Today Durness and surrounding communities in the far north west are still Mackay through and through Mackay’s still inhabit this land and the descendants of the many who left these shores return each year to stand where their ancestors once stood.

Clouds sky sunny landscape

Walking and Climbing

Durness lies in the heart of Mackay Country, packed full of natural wonders. Surrounded by spectacular mountains, a rugged coastline and stunning unpolluted beaches makes for a perfect escape.

There are few places in the world which offer more dramatic scenery.

Explore a wide range of routes in and around Durness


For the more adventurous some of the most enjoyable hill walking in Britain can be found in the Sutherland area. Unlike some of the more popular hills these are remote, quiet hills where you are less likely to meet another living soul.

The ridge of hills and mountains stretching south begins ½ km from Durness and includes the magnificent Foinaven (2,980 ft/ 908 m) and Arkle (2,583 ft/ 787 m), while to the east lie the spectacular Ben Loyal (2,504 ft/ 763 m) and of course Ben Hope (3,040 ft/ 927 m), the most northerly Munro.

Heights of Local Mountains

  • Ben Hope: 3,040 feet / 927 metres
  • Ben Loyal: 2,504 feet / 763 metre
  • Arkle: 2,583 feet / 787 metres
  • Foinaven: 2,980 feet / 908 metres
  • Ben Stack: 2,366 feet / 721 metres
Beaches at Mackays


Did we mention Beaches? The choice is yours there is a beach for everyday of the week.


The sand dunes are a most obvious feature of the coast, they represent a large range of habitats and form a machair, grassland of the calcareous type initially stabilised by Marram Grass. The sandy bay is crescent shaped and facing west where bathing is safe from pollution, unspoilt and quiet. The area offers unparalleled sunsets.

Sango Bay

In the heart of Durness village, Sango is a three minute walk from the cottage and always a deligh


Translated form Gaelic Ceannabeinne means head or end of the mountains lies two miles from the cottage. Perfection!

The Secret Beach

We could tell you but then what’s the point in that

Sandwood Bay

The most remote beach in Europe and possibly the most written about now!

Oldshore Mor

This beach is worth the 20 minute drive down through Kinlochbervie. A different feel from any other beach.

Polin Beach

Oldshore Mor’s neighbour great for a skinny dip

Sand and cliffs beach
Cape Wrath

Cape Wrath

The most northwest point of mainland Britain, accessible via a ferry across the Kyle of Durness which connects with a minibus on the other side. The Cape is renowned for its lighthouse built by Robert Stephenson in 1827.

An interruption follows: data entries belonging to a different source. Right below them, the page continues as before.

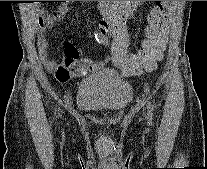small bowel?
<instances>
[{"label":"small bowel","instance_id":"small-bowel-1","mask_svg":"<svg viewBox=\"0 0 207 169\" xmlns=\"http://www.w3.org/2000/svg\"><path fill=\"white\" fill-rule=\"evenodd\" d=\"M56 13H49L41 10L37 13V31H38V51L45 65V68L53 73L56 79L60 82H67L72 78L85 76L91 72L98 71L103 67L102 62H94L90 59L81 58L78 49L72 41H68L64 48V56L60 63L50 57L49 42L46 37V31L53 28L68 12L67 4L74 1H61ZM142 1H129L125 6L118 7L112 1H100V9L104 15V19L100 24L101 43L108 44V39L103 37L102 33H110L112 38L111 44H116L119 41L126 40L128 37L125 31V22L131 18L138 4ZM113 51V49H112ZM108 61L117 65L113 58V54L108 58ZM153 69H146L150 72Z\"/></svg>","mask_w":207,"mask_h":169}]
</instances>
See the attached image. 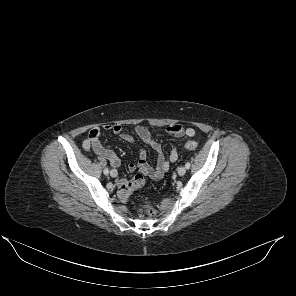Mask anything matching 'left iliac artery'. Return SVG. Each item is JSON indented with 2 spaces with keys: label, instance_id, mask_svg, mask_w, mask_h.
<instances>
[{
  "label": "left iliac artery",
  "instance_id": "left-iliac-artery-1",
  "mask_svg": "<svg viewBox=\"0 0 296 296\" xmlns=\"http://www.w3.org/2000/svg\"><path fill=\"white\" fill-rule=\"evenodd\" d=\"M185 167H186L187 169H189V168H190V163L187 162V163L185 164Z\"/></svg>",
  "mask_w": 296,
  "mask_h": 296
}]
</instances>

See the astounding Clo Mor cliffs (the highest on mainland UK) which support immense sea bird colonies including thousands of puffins, razorbills, fulmars, kittiwakes and guillemots.

Smoo Cave

Visit Britain’s largest limestone cave, explore the inner caverns and beautiful waterfall. Smoo Cave is a famous natural landmark, Britain’s largest limestone cave.

A burn running through the limestone to the sea itself has through time created a huge cave, which is easily accessible to all.

The massive outer chamber is breathtaking. To explore the inner caverns. a wooden bridge leads into the inner chamber where you are met by the roar of a magnificent waterfall.

Entrance to Smoo Cave
Nature at Mackays


As well as healthy seabird population the Durness & Sutherland area enjoys a healthy wildlife population for everyone to experience and enjoy, often for the first time.

Watch for the eagle overhead the deer on the hill and listen for the haunting of the Greenshank. A famous seabird population on Handa Island deserves a day trip, as it is one of the most important seabird breeding colonies in the UK.

Corncrakes are effectively breeding in the area, once common and recently almost extinct it can often be heard- identified by its repeated rasping calls.

Prepare for the memorable sight of leaping dolphins or graceful whales, which frequent local bays daily during the summer months. Share the sad weary gaze of resting seals as you explore the magnificent landscape.

Rare wild flowers are found in abundance and many locations are protected by SSSI status.